I've often wondered if running MalwareByte's "professional" version was worthwhile or not.  Supposedly it is designed to run along side of other AV software.  Not sure what that would do to speed, but when you've been hacked, you seriously consider these things.
Billy Welsh
Director of Accounting
LCMC Health

Bob

Off topic but since talking dual Boot.  Windows 10 is going to prevent dual boot.  As with anything sure be some work around but they are going to try and prevent dual boot environments.

Jeff Zylstra

Quote from: Bob on March 30, 2015, 11:40:18 AM
Off topic but since talking dual Boot.  Windows 10 is going to prevent dual boot.  As with anything sure be some work around but they are going to try and prevent dual boot environments.

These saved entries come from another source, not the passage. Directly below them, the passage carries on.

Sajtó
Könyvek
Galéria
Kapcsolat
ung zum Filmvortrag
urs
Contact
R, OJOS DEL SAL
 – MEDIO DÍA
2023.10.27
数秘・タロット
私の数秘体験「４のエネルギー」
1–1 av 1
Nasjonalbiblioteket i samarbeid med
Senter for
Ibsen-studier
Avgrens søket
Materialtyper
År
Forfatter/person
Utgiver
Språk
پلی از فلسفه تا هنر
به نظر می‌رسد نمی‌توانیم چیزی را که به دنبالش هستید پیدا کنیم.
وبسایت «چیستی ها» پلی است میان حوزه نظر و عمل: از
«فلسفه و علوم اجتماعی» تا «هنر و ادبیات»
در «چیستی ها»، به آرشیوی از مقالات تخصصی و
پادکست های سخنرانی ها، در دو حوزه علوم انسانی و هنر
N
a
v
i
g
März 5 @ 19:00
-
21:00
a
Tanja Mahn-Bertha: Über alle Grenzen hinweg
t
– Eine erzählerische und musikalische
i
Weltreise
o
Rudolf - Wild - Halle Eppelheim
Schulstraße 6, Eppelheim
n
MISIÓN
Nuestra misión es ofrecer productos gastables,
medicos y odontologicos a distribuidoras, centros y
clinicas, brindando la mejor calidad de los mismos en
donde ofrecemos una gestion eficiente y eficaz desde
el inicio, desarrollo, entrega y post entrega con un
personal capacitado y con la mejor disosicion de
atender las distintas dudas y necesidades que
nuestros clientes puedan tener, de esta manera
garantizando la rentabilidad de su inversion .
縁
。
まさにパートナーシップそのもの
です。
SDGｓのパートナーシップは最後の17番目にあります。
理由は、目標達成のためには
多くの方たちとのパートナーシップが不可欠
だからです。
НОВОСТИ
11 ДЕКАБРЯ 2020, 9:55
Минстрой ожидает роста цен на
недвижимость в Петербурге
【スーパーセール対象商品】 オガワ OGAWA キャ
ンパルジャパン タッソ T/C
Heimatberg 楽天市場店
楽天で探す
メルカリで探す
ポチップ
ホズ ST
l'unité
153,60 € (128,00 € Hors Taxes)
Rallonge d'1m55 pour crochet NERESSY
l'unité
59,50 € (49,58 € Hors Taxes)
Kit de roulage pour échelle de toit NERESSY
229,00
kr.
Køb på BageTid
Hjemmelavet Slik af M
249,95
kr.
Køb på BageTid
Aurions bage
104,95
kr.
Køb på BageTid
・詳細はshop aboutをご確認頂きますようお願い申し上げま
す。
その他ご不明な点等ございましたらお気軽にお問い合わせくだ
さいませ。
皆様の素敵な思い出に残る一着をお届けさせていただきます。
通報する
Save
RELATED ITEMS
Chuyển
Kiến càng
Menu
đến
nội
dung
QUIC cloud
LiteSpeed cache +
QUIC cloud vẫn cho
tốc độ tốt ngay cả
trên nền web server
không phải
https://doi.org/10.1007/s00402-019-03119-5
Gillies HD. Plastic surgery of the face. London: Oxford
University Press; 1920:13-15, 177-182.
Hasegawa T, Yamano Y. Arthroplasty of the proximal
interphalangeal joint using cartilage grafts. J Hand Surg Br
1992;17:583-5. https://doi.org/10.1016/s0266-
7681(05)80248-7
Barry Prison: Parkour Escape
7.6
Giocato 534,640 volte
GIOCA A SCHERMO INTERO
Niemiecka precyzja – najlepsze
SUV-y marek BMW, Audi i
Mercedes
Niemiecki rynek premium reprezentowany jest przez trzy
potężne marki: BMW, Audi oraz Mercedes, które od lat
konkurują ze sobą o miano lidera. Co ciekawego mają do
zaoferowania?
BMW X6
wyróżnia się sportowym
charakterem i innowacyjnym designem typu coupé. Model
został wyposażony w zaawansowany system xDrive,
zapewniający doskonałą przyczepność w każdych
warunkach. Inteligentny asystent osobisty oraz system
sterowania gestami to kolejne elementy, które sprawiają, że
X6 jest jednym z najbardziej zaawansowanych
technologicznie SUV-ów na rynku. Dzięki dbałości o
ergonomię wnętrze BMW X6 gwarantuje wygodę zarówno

So did their anti-anti-monopoly lawyers get bored or something?  I would think that booting into a virtual machine or something, and then installing Windows 10 would get around this.  You're right, someone will hack it and the rest of us will suffer with onerous restrictions that make our life even harder and their products even more disliked. 
"We hang the petty thieves, and appoint the great ones to public office"  -  Aesop

Mark

Quote from: Bob on March 30, 2015, 11:40:18 AM
Off topic but since talking dual Boot.  Windows 10 is going to prevent dual boot.  As with anything sure be some work around but they are going to try and prevent dual boot environments.

Just use VMware Workstation.  Pretty slick application, and as long as you have enough RAM, probably even better than dual-booting (depending on purpose/application of course).  You can even drag and drop files between the local and virtual machine.